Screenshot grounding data
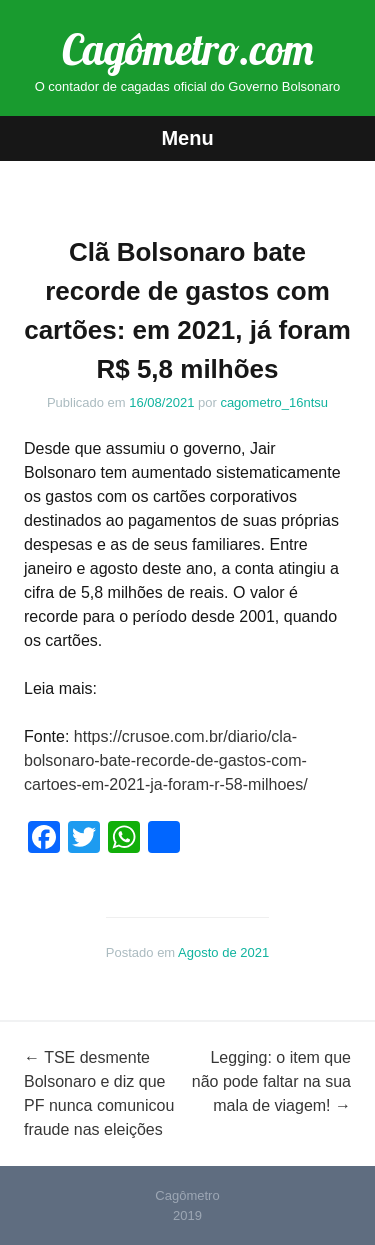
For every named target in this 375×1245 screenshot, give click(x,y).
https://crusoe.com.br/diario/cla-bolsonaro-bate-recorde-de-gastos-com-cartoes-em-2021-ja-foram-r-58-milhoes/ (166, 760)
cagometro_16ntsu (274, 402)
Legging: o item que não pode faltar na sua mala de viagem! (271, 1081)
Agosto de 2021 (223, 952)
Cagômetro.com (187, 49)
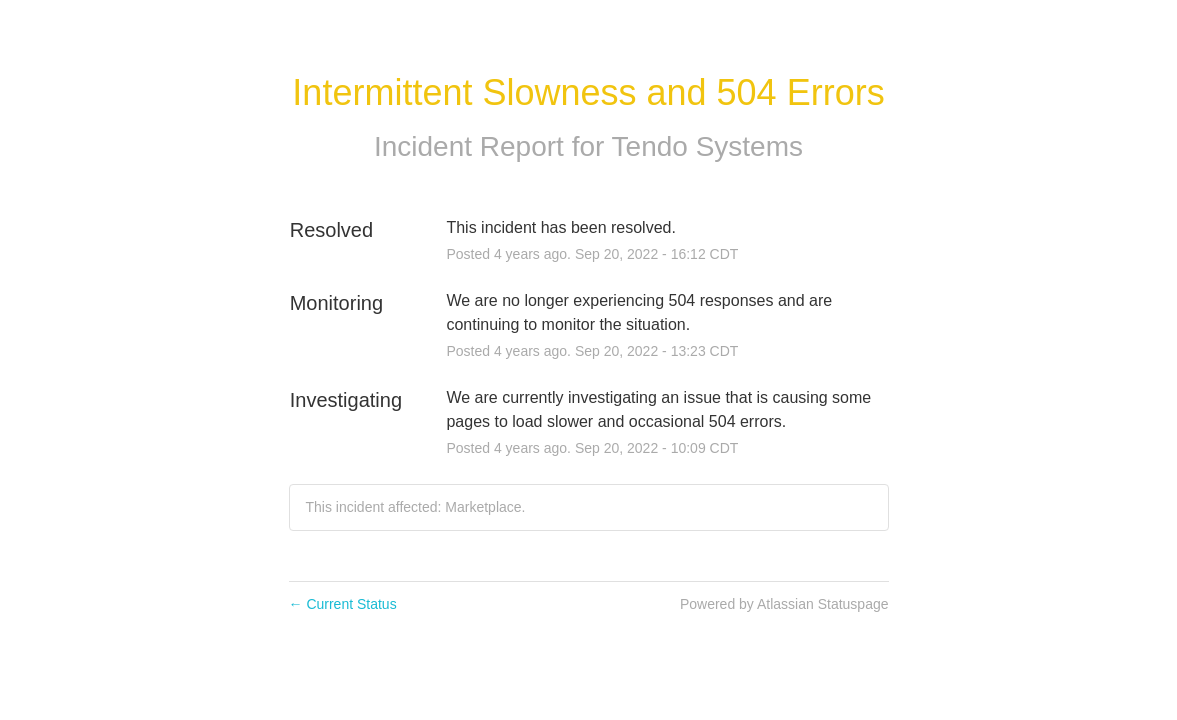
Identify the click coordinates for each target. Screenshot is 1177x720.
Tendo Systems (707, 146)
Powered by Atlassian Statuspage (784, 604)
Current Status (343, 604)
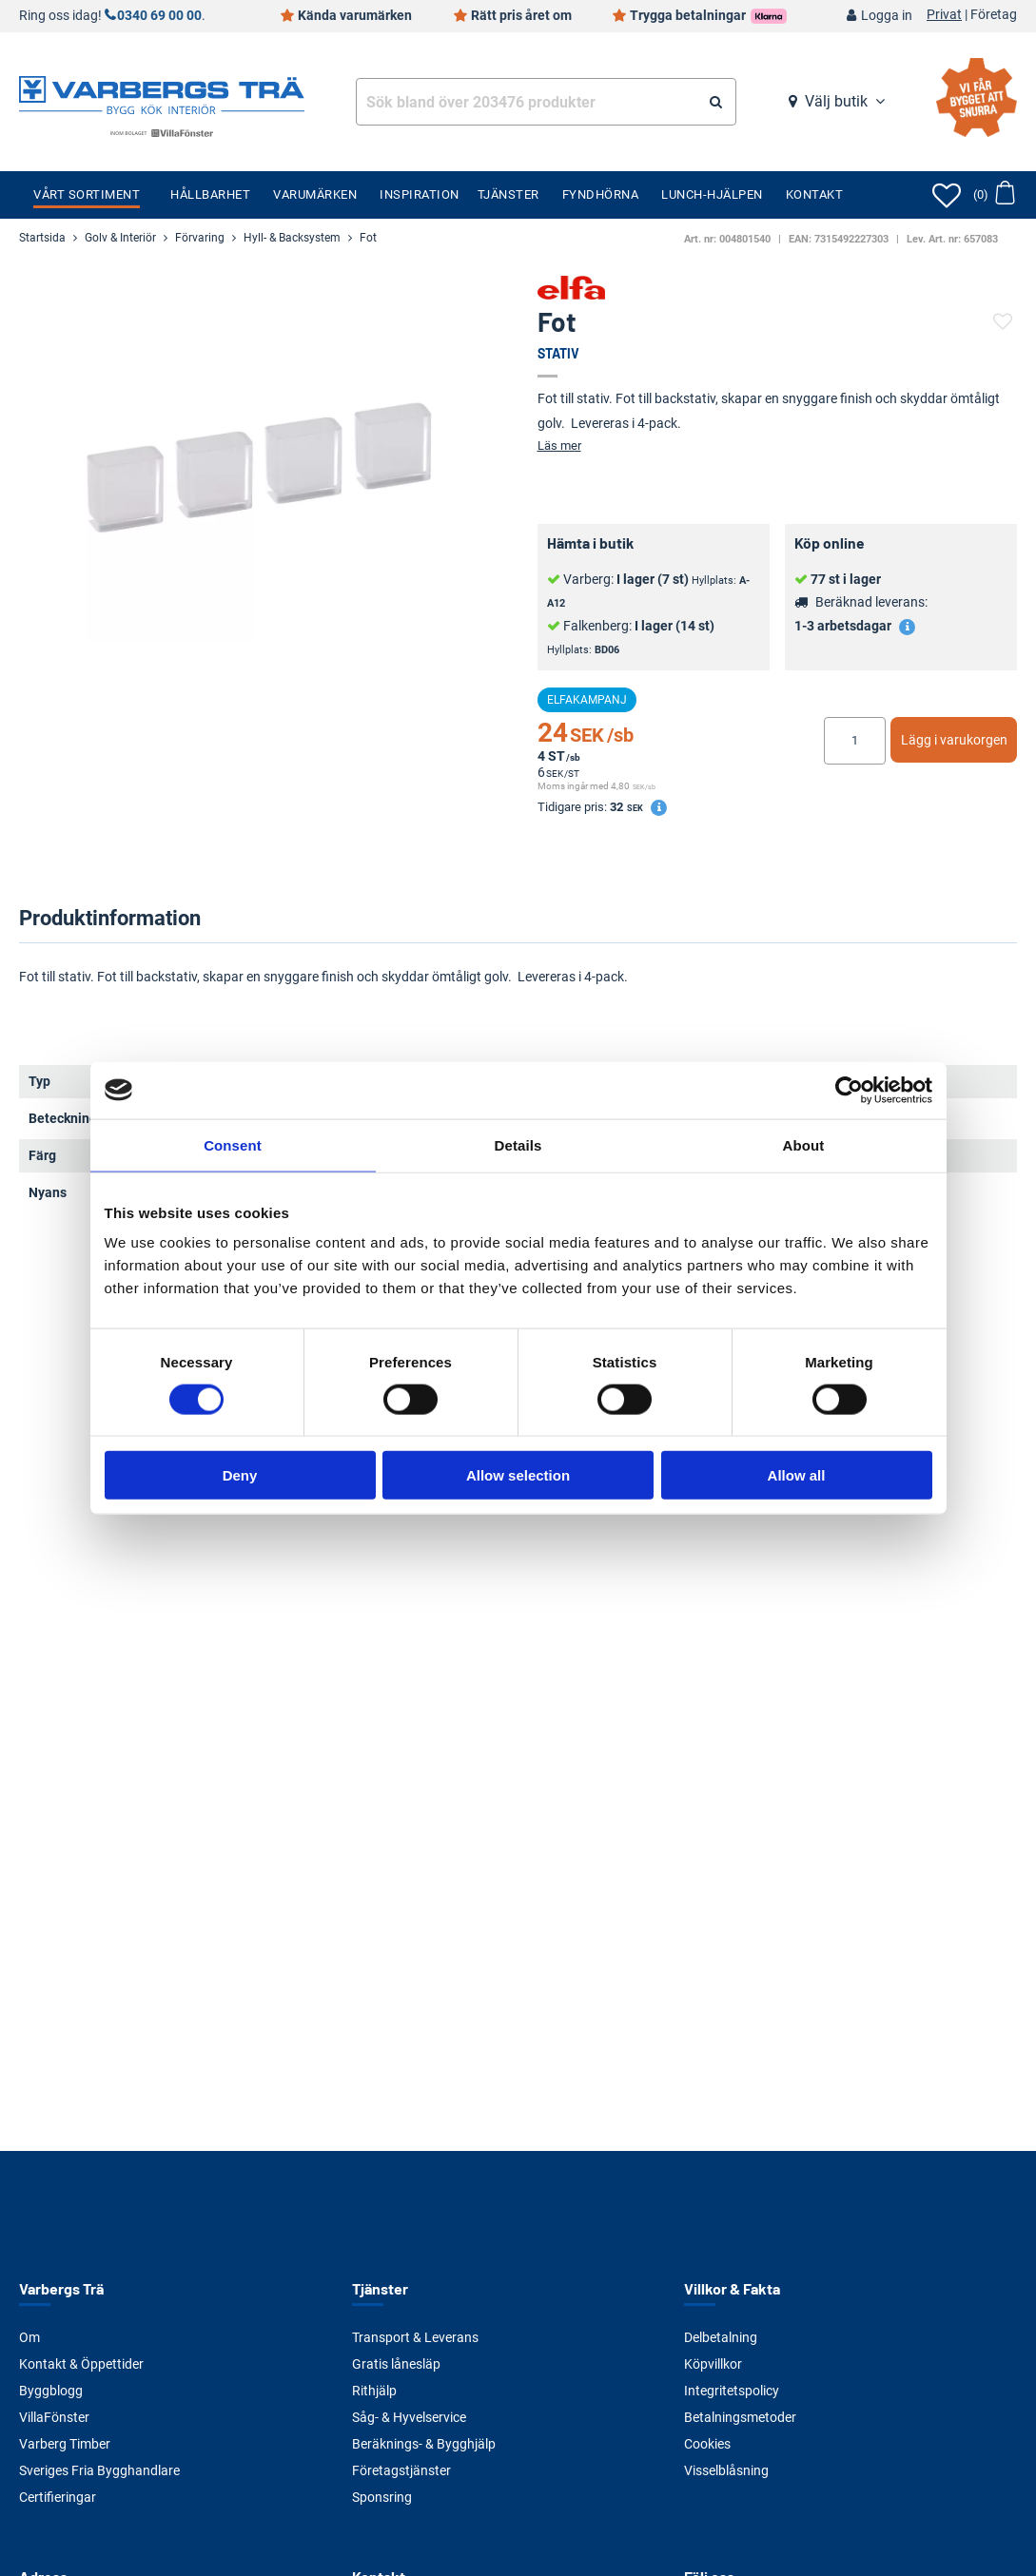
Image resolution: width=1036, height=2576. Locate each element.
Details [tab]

§ TASK DETAILS
When a line among the entries above contains "target", copy it.

§ ANSWER SPACE
For every named target in this 375×1245 screenshot, give click(x,y).
Identify the click coordinates for each target. Screenshot is 1177x720.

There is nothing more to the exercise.